The desired implementation of the RSA algorithm is fast and flexible. A fast algorithm is desirable to maximize the hardware implementation. Furthermore, a flexible algorithm can adapt to the various needs of the user and is considered more resilient to errors. For instance, the adder is equipped with registers to save user inputs throughout the entire addition, even if the user changes the inputs of the adder after the start of operation. Flexibility also translates into resilient code that can easily be replaced and maintained. To guarantee this, robust software practices are utilized to achieve efficient, readable, and adjustable code.

# II. ARCHITECTURE

## *A. Adder*

The implementation of the RSA algorithm uses a 514-bit wide 3 clock cycle adder with a sufficient Worst Negative Slack (WNS) and fast operation. Moreover, the Verilog implementation of the adder is highly flexible, which allows quick adjustments between 64 bits to 514 bits width adder to find the best compromise between speed and timing constraints (see Fig. [4,](#page-1-0) please refer to the appendices [IX](#page-4-0) for bigger figures). For the full addition, a multi-precision adder is used to split the addition into two parts, the LSB and the MSB. The critical path starts at regB and passes through the inverter, multiplexer (MUX),

and 514-bit wide adder until it reaches regresult\_D.

<span id="page-0-0"></span>

Fig. 1: Adder Hardware Implementation

The largest impact on the WNS is caused by the chain 4-bit carry adder.
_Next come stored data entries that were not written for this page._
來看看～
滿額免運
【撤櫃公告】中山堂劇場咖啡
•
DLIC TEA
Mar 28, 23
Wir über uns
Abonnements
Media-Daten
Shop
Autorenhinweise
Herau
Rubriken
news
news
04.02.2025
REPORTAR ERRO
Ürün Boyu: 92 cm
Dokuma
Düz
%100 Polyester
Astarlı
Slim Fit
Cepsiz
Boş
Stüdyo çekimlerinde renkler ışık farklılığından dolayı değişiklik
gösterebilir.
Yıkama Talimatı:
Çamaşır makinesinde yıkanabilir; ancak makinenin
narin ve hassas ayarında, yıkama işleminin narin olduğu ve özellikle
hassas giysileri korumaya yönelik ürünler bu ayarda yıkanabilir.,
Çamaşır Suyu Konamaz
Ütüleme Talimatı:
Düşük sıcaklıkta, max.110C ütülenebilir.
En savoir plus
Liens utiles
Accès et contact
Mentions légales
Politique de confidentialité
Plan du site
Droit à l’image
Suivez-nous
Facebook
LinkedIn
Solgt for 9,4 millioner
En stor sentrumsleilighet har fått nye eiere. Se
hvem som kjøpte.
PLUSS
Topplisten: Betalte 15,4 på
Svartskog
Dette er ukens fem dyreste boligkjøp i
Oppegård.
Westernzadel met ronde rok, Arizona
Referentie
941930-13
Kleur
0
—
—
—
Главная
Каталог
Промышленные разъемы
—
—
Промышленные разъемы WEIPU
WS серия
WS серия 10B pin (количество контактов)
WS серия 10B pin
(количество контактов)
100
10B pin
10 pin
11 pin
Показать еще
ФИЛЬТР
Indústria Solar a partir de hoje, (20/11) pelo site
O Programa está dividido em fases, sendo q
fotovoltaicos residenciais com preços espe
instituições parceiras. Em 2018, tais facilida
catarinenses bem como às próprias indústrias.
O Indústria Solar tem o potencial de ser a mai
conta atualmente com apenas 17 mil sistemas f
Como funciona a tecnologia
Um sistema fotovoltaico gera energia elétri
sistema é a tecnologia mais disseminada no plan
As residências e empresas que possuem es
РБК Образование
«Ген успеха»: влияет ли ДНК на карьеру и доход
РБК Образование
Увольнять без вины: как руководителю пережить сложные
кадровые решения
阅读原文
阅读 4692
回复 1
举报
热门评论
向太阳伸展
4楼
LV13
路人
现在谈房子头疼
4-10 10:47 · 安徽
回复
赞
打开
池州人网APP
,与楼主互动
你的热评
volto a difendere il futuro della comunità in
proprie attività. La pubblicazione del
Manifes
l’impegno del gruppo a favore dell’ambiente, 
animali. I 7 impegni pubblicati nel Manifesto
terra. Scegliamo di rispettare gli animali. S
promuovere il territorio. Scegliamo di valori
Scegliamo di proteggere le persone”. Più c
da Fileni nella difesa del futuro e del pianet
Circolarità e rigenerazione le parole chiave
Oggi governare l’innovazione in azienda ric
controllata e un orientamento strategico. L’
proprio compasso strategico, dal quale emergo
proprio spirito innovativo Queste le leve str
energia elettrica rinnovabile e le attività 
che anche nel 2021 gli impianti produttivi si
On another note, the net delay has to be considered

when multiple adders are generated on the board, making it as important as the logic delay. Moreover, the concatenation of the carry with the result adds an extra constraint to the implementation. More information on this is provided in Section [IV.](#page-2-0)
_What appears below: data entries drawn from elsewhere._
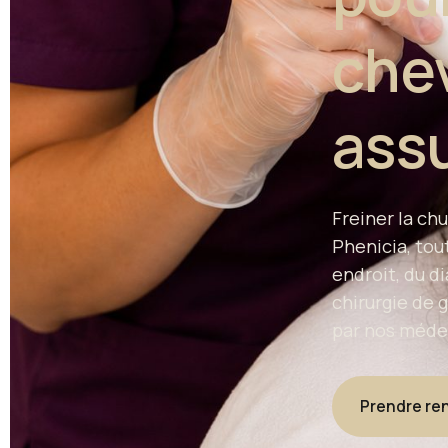
chev
ass
Freiner la chu
Phenicia, tou
endroit, du d
chirurgie de g
par nos médec
Prendre re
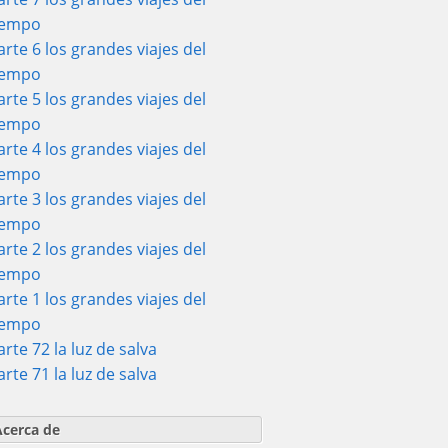
iempo
arte 6 los grandes viajes del
iempo
arte 5 los grandes viajes del
iempo
arte 4 los grandes viajes del
iempo
arte 3 los grandes viajes del
iempo
arte 2 los grandes viajes del
iempo
arte 1 los grandes viajes del
iempo
arte 72 la luz de salva
arte 71 la luz de salva
Acerca de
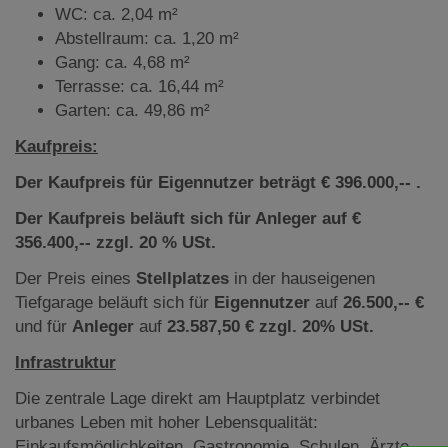
WC: ca. 2,04 m²
Abstellraum: ca. 1,20 m²
Gang: ca. 4,68 m²
Terrasse: ca. 16,44 m²
Garten: ca. 49,86 m²
Kaufpreis:
Der Kaufpreis für Eigennutzer beträgt € 396.000,-- .
Der Kaufpreis beläuft sich für Anleger auf €
356.400,-- zzgl. 20 % USt.
Der Preis eines
Stellplatzes
in der hauseigenen
Tiefgarage beläuft sich für
Eigennutzer
auf
26.500,-- €
und für
Anleger
auf
23.587,50 € zzgl. 20% USt.
Infrastruktur
Die zentrale Lage direkt am Hauptplatz verbindet
urbanes Leben mit hoher Lebensqualität:
Einkaufsmöglichkeiten, Gastronomie, Schulen, Ärzte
#### *B. Montgomery Multiplier*

To minimize the area used by the Montgomery multiplier, only a single adder is implemented. However, this approach significantly complicates the signal wiring. The design evolved through several iterations, starting with a large, slow multiplier and gradually refining it into a more compact and faster version, as shown in Fig. [5.](#page-1-1) The critical path in the Montgomery implementation begins at the adder's output, passes through the 2-bit shifter and the 2 MUXes, and concludes at the operand\_A wire.

<span id="page-0-1"></span>

Fig. 2: Montgomery Multiplier Hardware Implementation

*C. RSA*

The RSA is split between two parts. The hardware part performs the Montgomery multiplications while the software part copes with the interfacing. In addition, the software handles the data and runs the power ladder algorithm. Since the Direct Access Memory (DMA) will output the value in memory for only one clock cycle, four large registers store the various inputs needed for the Montgomery multiplication.

<span id="page-1-2"></span>

Fig. 3: RSA Hardware Implementation

To reduce this amount of MUXes and the complexity of the hardware,  $N$ ,  $R2_N$ , and  $A$  are transferred to a register and  $X$ <sub>-tilde</sub> is maintained in a register without leaving the FPGA. By keeping X\_tilde in hardware, errors are less prone to occur and the complexity of the hardware is decreased.

One drawback of this implementation is the added overhead with A. When running the power ladder algorithm, the transmission and reception of the 1024-bit A values add a measurable overhead as can be observed in Fig. [7.](#page-3-0) This value could have remained in memory but would have, on the other hand, caused a higher complexity and more LUTs usage due to added MUXes.

#### III. AREA & NUMBER OF CYCLES

*A. Adder*

<span id="page-1-0"></span>

Fig. 4: Performance of the Adder

As anticipated, the speed decreases as the adder width increases, while the use of LUTs goes up. On the Pynq Z-2, the LUTs usage is critical, since each logic slice is composed of 4 6-input LUTs and 8 flip-flops [\[1\]](#page-4-1). Reducing LUT usage was, therefore, one of the main targets of this project. However, using larger inputs and thus bigger MUXes impacted the amount of sliced LUTs.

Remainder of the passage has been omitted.